AIM OF THE EXERCISE: Every line of the following records that includes "Paris" should be copied.

Extracted page text data:
= Beginning of Section =

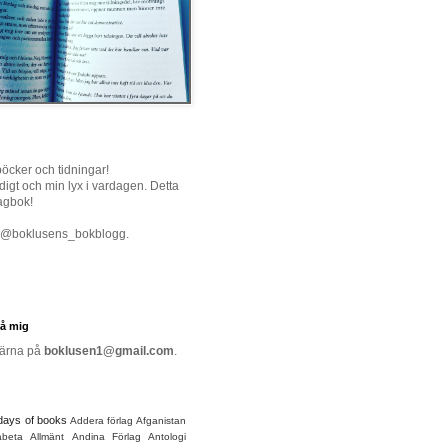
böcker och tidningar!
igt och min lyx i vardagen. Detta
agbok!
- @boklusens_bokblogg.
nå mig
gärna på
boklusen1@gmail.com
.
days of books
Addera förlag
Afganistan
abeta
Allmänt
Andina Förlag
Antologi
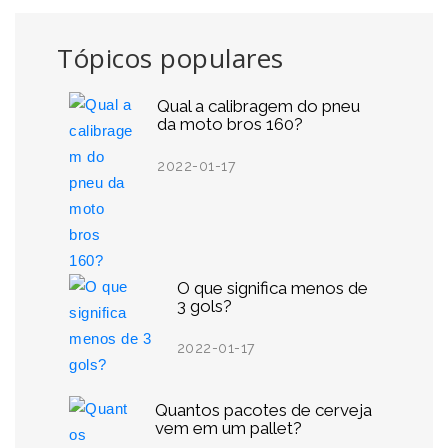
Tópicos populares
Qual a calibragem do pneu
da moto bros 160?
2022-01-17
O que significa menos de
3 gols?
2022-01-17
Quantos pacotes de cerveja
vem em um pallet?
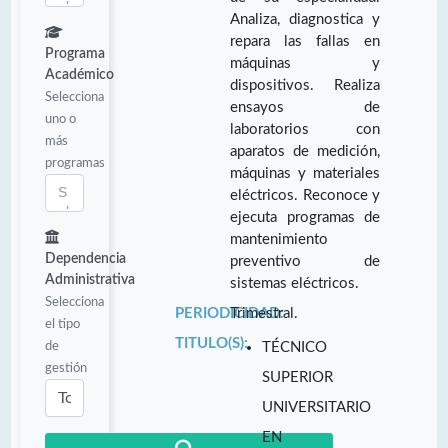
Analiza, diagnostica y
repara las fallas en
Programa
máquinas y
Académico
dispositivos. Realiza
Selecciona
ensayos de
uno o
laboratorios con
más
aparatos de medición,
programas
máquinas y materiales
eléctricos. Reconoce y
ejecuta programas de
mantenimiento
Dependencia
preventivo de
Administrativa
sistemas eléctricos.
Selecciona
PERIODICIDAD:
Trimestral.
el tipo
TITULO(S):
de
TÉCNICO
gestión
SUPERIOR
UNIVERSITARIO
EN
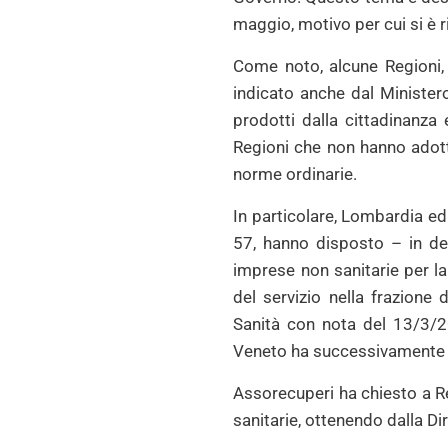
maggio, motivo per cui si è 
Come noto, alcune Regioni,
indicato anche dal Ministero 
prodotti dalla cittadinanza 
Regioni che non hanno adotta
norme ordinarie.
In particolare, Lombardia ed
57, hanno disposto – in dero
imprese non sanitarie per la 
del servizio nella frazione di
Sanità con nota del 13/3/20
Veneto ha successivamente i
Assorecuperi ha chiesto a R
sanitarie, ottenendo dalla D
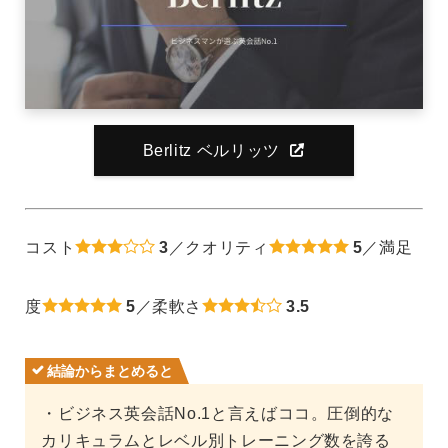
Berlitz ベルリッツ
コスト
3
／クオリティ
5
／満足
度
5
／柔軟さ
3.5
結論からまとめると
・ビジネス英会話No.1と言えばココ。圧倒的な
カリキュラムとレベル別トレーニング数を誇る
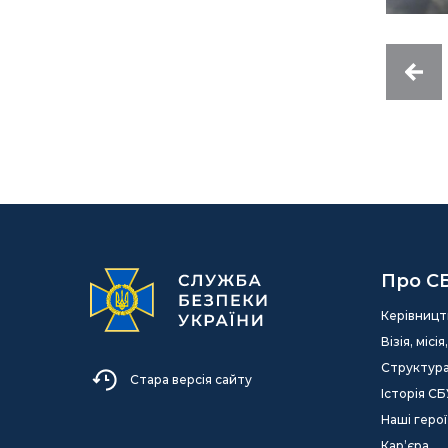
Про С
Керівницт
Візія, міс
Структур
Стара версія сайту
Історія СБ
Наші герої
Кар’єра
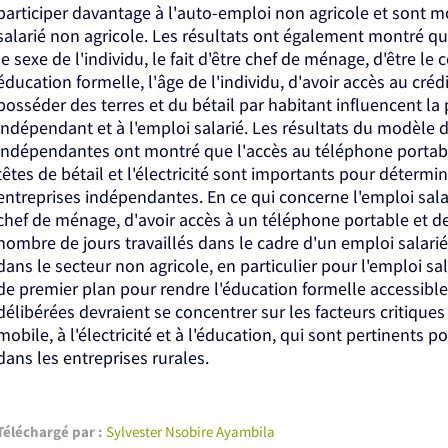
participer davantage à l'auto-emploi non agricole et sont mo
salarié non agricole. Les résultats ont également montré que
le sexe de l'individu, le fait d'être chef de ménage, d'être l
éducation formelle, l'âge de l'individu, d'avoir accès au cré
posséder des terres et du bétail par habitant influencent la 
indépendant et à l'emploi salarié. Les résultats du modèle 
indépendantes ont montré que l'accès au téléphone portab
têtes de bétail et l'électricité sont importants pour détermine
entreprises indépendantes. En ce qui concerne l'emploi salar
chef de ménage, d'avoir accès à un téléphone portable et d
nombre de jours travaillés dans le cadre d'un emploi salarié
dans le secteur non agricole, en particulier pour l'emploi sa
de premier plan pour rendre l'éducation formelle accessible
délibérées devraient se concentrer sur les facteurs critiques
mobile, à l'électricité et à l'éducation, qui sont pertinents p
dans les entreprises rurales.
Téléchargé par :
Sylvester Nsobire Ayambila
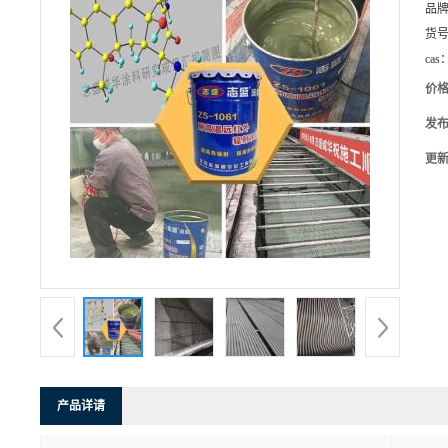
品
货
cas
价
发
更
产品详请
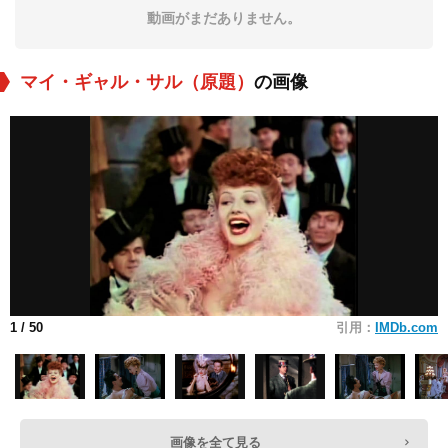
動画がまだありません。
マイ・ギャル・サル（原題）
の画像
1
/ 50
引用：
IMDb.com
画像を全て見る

= End of Section =
= Beginning of Section =

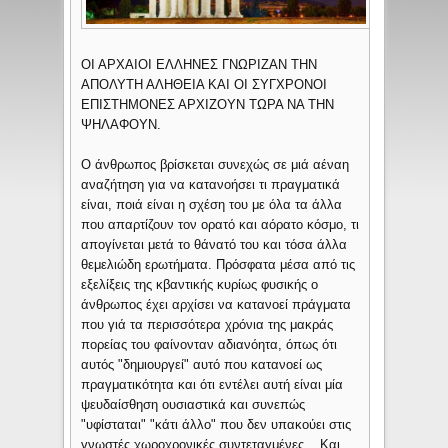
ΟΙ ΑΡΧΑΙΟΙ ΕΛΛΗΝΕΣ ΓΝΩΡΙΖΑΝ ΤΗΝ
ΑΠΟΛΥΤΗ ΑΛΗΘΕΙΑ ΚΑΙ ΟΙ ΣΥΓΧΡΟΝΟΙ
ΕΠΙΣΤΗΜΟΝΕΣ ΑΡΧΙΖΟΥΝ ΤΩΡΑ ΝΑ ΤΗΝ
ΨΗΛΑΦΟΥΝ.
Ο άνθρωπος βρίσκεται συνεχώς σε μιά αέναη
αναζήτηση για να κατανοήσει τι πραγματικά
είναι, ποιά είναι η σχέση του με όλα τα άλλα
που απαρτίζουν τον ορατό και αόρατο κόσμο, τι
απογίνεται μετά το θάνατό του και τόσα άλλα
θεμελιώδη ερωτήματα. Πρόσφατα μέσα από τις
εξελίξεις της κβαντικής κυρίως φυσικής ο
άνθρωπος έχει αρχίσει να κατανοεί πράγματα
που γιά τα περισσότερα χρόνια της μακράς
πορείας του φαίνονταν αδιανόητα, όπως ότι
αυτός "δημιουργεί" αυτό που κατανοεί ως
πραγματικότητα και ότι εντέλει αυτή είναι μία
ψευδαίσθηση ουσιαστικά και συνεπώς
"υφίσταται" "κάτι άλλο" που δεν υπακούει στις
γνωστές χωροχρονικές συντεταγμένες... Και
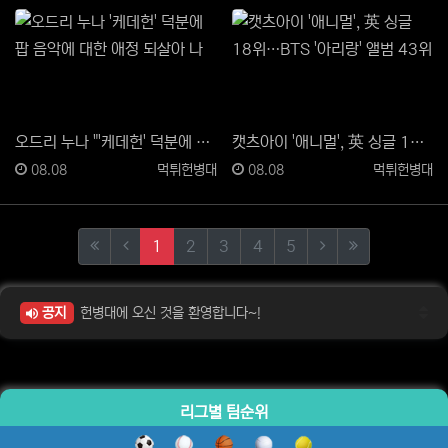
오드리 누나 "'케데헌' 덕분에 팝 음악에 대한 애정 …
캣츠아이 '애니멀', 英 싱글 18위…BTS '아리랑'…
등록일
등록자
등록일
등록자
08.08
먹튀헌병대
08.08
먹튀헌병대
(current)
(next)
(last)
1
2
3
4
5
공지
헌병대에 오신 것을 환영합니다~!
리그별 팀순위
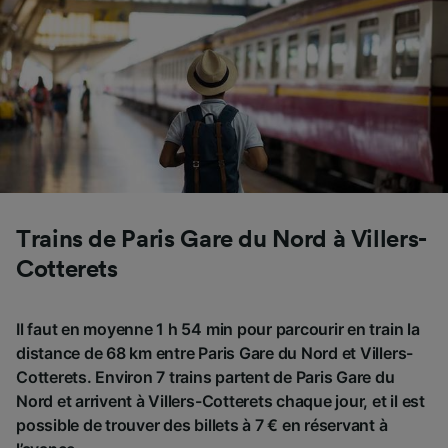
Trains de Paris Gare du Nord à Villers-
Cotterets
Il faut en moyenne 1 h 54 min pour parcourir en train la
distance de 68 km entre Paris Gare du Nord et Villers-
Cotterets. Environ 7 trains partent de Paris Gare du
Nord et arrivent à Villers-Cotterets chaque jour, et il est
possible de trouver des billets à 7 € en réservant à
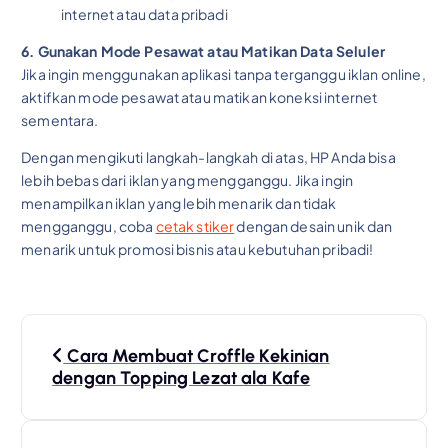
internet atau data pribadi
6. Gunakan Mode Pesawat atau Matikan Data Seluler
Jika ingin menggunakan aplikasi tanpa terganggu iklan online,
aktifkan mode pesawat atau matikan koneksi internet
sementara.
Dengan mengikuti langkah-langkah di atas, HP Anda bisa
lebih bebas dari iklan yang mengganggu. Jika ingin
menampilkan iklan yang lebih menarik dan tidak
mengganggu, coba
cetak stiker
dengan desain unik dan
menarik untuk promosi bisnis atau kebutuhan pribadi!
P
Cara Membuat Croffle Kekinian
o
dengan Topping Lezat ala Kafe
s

= End of Section =

EXERCISE SOLUTION:
Trains de Paris Gare du Nord à Villers-
distance de 68 km entre Paris Gare du Nord et Villers-
Cotterets. Environ 7 trains partent de Paris Gare du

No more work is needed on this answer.